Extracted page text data
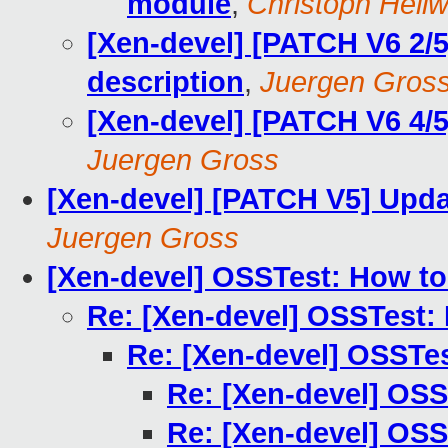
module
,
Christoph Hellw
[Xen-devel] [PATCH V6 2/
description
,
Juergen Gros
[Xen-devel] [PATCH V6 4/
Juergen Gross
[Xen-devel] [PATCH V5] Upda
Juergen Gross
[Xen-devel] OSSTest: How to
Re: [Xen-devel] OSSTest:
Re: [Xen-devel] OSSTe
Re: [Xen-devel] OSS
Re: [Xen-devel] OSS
--
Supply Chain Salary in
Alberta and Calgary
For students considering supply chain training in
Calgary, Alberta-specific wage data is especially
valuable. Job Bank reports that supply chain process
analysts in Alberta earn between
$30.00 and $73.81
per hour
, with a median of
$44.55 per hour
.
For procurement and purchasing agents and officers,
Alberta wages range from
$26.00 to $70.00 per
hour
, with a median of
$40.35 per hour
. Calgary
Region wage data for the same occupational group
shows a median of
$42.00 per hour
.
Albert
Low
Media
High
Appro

• Problem description:
Across the records above, how many lines hold the string "Alberta"? The number alone will do.

• Written answer:
4